[Chicago] April Talk Topic Python 3.2 Features

[Walt Askew]

On Tue, 2012-03-13 at 07:24 -0500, Brian Ray wrote:


> > 
> > nonlocal means that it is scoped outside of the current scope, but not
> > all the way up in global...
> > 
> > def bob(myvar):
> >  def subfunc():
> >    nonlocal myvar
> >    return myvar * 10
> >  return subfunc
> > 
> 
> So, technically, nonlocal is the previous frame? I can think of some cases I want to check this out to see what it does. For instance, if a class has self.foo and within a method could I just nonlocal foo?

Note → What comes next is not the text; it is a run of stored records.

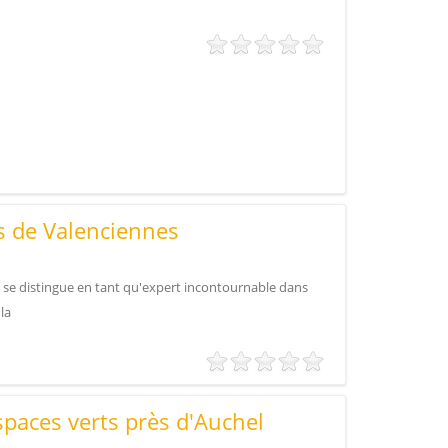
ès de Valenciennes
, se distingue en tant qu'expert incontournable dans
la
spaces verts près d'Auchel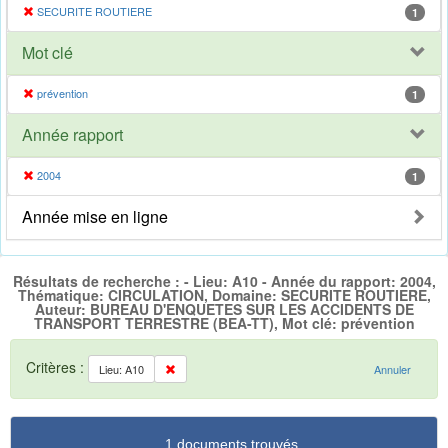
SECURITE ROUTIERE
1
Mot clé
prévention
1
Année rapport
2004
1
Année mise en ligne
Résultats de recherche : - Lieu: A10 - Année du rapport: 2004,
Thématique: CIRCULATION, Domaine: SECURITE ROUTIERE,
Auteur: BUREAU D'ENQUETES SUR LES ACCIDENTS DE
TRANSPORT TERRESTRE (BEA-TT), Mot clé: prévention
Critères :
Lieu: A10
Annuler
1 documents trouvés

No, definitely not the previous frame.  The scoping hasn't changed at
all by introducing nonlocal.  subfunc() can access myvar because the
variable was bound in the scope in which subfunc was created.  Python's
had closures like that for a while.

I think the best way to understand this is that the scoping doesn't
change at all when you introduce nonlocal.  It's just a way of
identifying a variable as already bound, which the grammar didn't
previously allow you to do.

nonlocal isn't actually needed for this example.  Works just fine
without it

def bob(myvar):
    def subfunc():
        return myvar * 10
    return subfunc

Try it -- it's fine in 2.X or whatever.  The scoping of variables
doesn't change with nonlocal -- you've always been able to make closures
like this.  nonlocal does allow you to make more useful closures,
though.  An example:

def make_counter(start):
    def counter():
        start = start + 1
        print(start)
    return counter

>>> c = make_counter(10)
>>> c()
Traceback (most recent call last):
  File "<stdin>", line 1, in <module>
  File "<stdin>", line 3, in counter
UnboundLocalError: local variable 'start' referenced before assignment


So why doesn't this work?  This example a bit ambiguous grammar wise.
We can tell that the counter function is trying to update an already
bound variable start, but it's not made clear in the grammar that we're
trying to do that.  The expressions x = 1 doesn't tell you if you're
updating a previously bound variable x to 1 or creating a new variable x
which equals 1.

In javascript, you make this clear by adding 'var' when you first bind
variables and omitting it when you update previously bound variables.
In lisp, you have 'let' for binding and 'setq' or 'set!' for updating
bound variables.  In python, you've got '=' which is used for both.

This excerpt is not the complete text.